TASK TO COMPLETE: Once the pictures are removed, restate the listing word for word.

****************

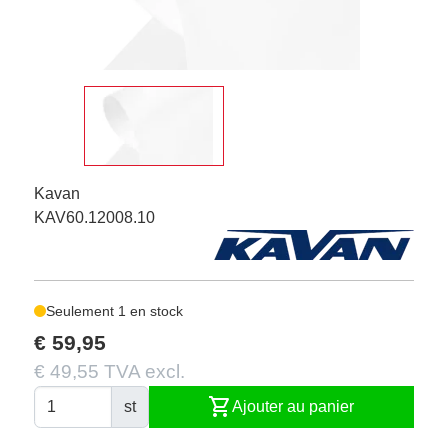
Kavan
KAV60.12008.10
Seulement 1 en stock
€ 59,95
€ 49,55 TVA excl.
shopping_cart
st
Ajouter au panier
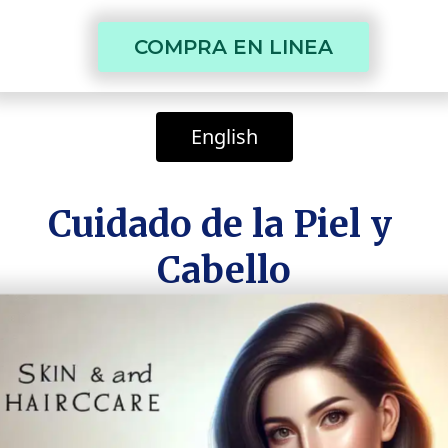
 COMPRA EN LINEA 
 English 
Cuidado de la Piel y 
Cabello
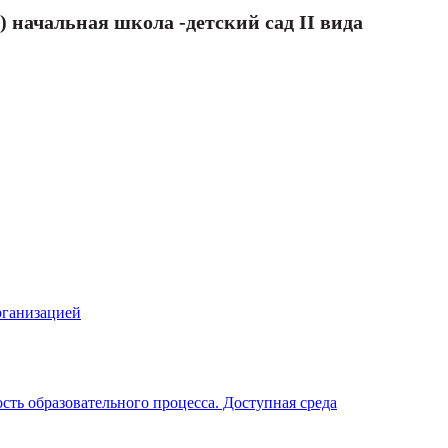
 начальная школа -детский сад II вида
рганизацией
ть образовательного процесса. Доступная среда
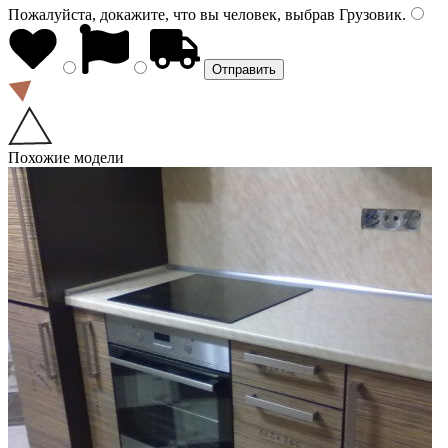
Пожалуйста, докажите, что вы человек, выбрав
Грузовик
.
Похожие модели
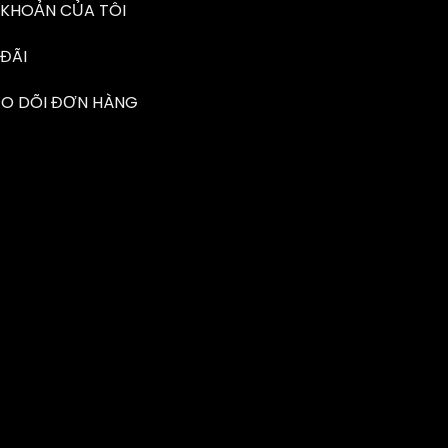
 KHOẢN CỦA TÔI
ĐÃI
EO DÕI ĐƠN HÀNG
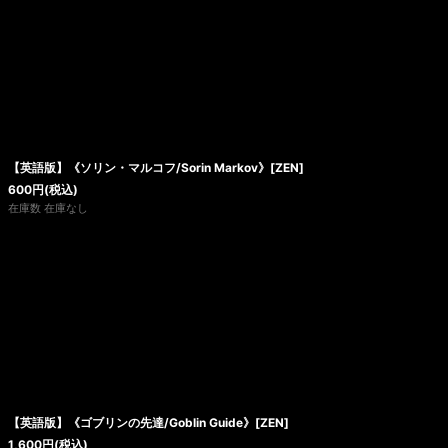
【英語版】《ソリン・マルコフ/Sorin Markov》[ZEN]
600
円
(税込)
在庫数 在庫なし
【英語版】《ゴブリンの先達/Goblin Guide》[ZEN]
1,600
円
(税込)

****************

RESULT OF THE EXERCISE:
Kavan
KAV60.12008.10
Seulement 1 en stock
€ 59,95
€ 49,55 TVA excl.
shopping_cart
st
Ajouter au panier
 COMPRA EN LINEA 
 English 
Cuidado de la Piel y 
Cabello
 начальная школа -детский сад II вида
рганизацией
ть образовательного процесса. Доступная среда
Пожалуйста, докажите, что вы человек, выбрав
Грузовик
.
Похожие модели
 KHOẢN CỦA TÔI
ĐÃI
EO DÕI ĐƠN HÀNG
【英語版】《ソリン・マルコフ/Sorin Markov》[ZEN]
600
円
(税込)
在庫数 在庫なし
【英語版】《ゴブリンの先達/Goblin Guide》[ZEN]
1,600
円
(税込)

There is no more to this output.